Ingeborg Bachmann (1926-1973)
Ingeborg Bachmann was born in Carinthia and studied philosophy, psychology all over Austria before she settled down in Vienna. In 1951, she started working as an editor at an Austrian radio station, where she wrote her first radio play.
In 1952 she acchieved breakthrough by reading her lyrical poetry at a "Gruppe 47" meeting, a loose confederation of writers known for their ardent interest in theory and debatte. From 1953 she kept moving between Vienna, Zurich and Rome, where she eventually settled down in 1963. Her poetry collections 'Gestundete Zeit' (Deferred Time) and 'Anrufung des Großen Bären' (Invocation of the Great Bear) were highly successful.

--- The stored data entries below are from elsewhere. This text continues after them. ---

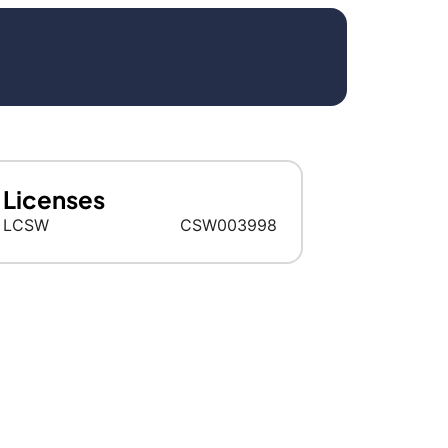
Licenses
LCSW
CSW003998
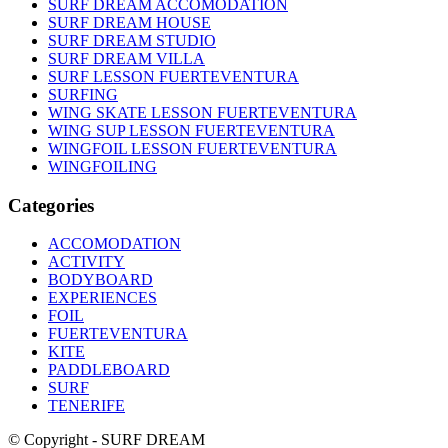
SURF DREAM ACCOMODATION
SURF DREAM HOUSE
SURF DREAM STUDIO
SURF DREAM VILLA
SURF LESSON FUERTEVENTURA
SURFING
WING SKATE LESSON FUERTEVENTURA
WING SUP LESSON FUERTEVENTURA
WINGFOIL LESSON FUERTEVENTURA
WINGFOILING
Categories
ACCOMODATION
ACTIVITY
BODYBOARD
EXPERIENCES
FOIL
FUERTEVENTURA
KITE
PADDLEBOARD
SURF
TENERIFE
© Copyright - SURF DREAM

In 1961 her partly autobiographic collection of short stories 'Das dreissigste Jahr' (The Thirtieth Year) was published, in which she criticized post-war society. Her short stories collected in 'Simultan' belong to the most dense short stories in German language and are a definite highlight allowing for insights into the Austrian way of being.
In 1971 she wrote her first novel 'Malina', taking on a very introverted stance and exploring the possibilities of subjective 'female writing' long before feminism pocketed the concept. 'Malina' was part of her unfinished project 'Todesarten' cycle (Ways of Dying). However, her novels 'Der Fall Franza' (Franza's Case) and 'Requiem für Fanny Goldmann' (Requiem for Fanny Goldmann) where published posthumously and in fragments only. In 1973 Ingeborg Bachmann died, because she fell asleep smoking in her bed.
Ingeborg Bachmann is one of the major players in Austrian literature. She was awarded many prices. One of Austria's major annual literary awards was named in her honor Ingeborg Bachmann price. Some of her short stories and radio plays have been turned into movies.